• [YOUR ASSIGNMENT]:
Check the material that follows and say how many lines include the string "всех", giving the number alone.

• [MATERIAL TO PROCESS]:
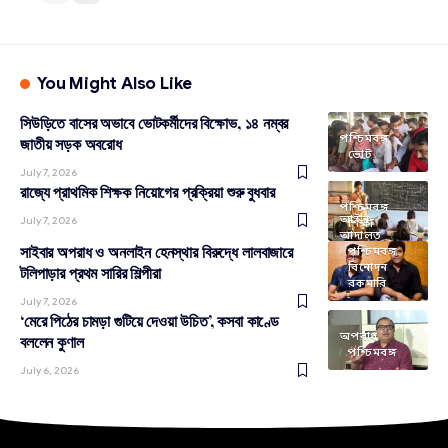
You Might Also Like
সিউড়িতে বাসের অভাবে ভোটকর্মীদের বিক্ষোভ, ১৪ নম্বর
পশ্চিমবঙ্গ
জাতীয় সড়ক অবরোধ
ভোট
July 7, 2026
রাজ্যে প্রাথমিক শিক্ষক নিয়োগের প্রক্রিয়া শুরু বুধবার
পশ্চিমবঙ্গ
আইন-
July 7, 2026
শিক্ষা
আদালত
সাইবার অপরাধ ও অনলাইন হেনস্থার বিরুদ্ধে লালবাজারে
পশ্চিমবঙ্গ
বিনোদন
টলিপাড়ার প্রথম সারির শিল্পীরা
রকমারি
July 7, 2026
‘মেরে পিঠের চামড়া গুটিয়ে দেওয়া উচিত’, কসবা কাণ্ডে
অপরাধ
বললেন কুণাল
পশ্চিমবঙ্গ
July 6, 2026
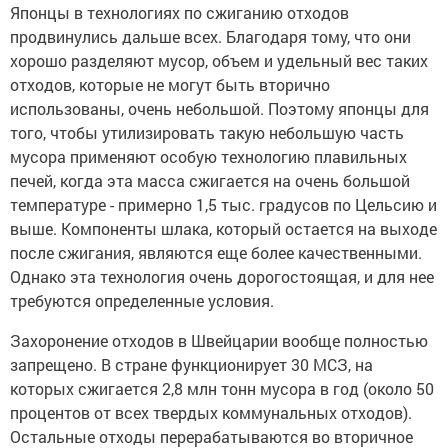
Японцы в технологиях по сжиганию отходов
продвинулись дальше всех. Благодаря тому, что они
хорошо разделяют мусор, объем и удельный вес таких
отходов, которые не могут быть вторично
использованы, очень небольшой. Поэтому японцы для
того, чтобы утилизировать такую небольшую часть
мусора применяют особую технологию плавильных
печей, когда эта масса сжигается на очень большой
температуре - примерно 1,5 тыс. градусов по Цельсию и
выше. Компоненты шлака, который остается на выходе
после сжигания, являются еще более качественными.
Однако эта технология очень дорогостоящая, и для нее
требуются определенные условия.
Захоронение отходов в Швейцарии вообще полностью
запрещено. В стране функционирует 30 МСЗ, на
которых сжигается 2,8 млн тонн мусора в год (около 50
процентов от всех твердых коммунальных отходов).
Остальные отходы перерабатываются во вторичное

--

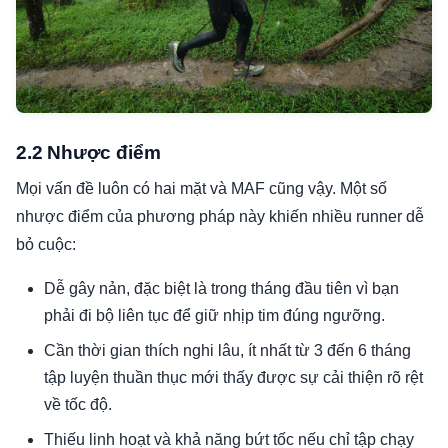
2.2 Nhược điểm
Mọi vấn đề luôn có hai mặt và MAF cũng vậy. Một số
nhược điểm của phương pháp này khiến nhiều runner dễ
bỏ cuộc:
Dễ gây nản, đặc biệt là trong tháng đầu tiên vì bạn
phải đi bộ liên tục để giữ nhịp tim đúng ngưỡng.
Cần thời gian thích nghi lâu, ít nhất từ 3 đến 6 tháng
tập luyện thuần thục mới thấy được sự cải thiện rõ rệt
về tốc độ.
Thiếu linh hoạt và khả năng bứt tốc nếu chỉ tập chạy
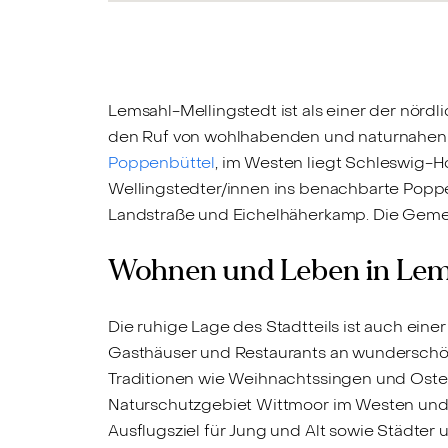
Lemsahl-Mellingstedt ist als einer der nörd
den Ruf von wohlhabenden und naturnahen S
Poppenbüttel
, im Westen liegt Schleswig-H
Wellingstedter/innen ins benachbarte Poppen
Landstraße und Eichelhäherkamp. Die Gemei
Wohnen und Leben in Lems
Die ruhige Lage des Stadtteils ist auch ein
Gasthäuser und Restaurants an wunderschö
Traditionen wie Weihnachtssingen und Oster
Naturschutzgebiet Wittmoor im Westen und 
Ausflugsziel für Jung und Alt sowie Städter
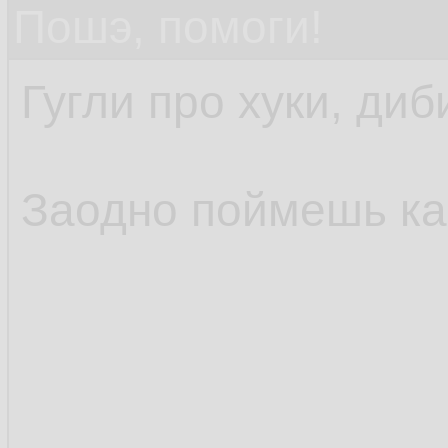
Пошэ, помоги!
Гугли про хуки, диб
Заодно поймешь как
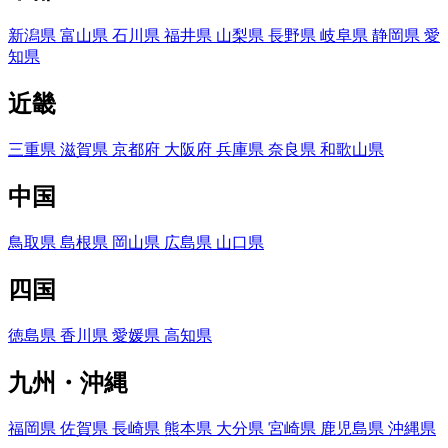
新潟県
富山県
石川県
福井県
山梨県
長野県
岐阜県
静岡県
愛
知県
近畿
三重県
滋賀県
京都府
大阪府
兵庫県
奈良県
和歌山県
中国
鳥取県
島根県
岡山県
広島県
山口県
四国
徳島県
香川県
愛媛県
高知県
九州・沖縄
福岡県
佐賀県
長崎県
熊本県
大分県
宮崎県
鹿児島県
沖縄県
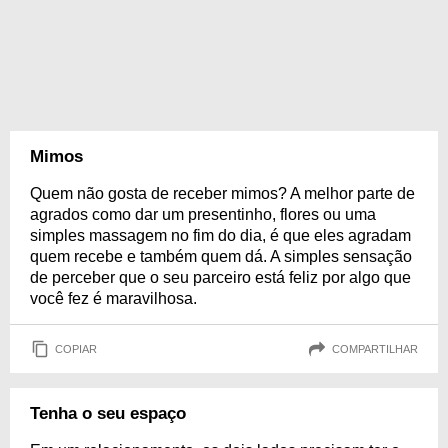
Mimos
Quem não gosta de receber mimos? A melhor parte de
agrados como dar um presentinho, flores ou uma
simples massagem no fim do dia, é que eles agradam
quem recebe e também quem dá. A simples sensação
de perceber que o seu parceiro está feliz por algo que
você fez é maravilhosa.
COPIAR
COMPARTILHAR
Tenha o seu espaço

---

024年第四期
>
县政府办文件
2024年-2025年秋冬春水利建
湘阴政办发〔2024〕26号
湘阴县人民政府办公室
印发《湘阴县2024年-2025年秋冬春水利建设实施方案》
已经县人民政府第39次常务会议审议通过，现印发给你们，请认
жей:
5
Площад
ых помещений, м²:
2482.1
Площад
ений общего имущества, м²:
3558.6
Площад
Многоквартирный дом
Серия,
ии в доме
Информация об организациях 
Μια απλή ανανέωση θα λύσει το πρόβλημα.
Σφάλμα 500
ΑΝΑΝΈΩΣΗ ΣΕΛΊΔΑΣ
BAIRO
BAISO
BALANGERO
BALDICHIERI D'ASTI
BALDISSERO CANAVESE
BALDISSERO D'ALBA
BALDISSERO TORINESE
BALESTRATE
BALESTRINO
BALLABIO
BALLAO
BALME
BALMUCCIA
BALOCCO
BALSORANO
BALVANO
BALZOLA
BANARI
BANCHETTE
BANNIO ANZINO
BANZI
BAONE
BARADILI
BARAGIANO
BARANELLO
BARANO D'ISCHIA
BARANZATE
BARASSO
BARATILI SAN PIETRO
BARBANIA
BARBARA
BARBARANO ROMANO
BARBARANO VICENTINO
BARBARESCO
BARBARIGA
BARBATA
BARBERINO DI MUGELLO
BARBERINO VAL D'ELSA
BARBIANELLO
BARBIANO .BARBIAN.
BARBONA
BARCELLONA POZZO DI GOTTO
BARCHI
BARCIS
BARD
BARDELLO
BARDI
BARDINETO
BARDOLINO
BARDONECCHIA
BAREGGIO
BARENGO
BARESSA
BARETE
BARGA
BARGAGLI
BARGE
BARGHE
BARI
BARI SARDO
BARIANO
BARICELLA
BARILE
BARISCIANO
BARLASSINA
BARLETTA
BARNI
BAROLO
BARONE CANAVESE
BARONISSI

• [TASK SOLUTION]:
2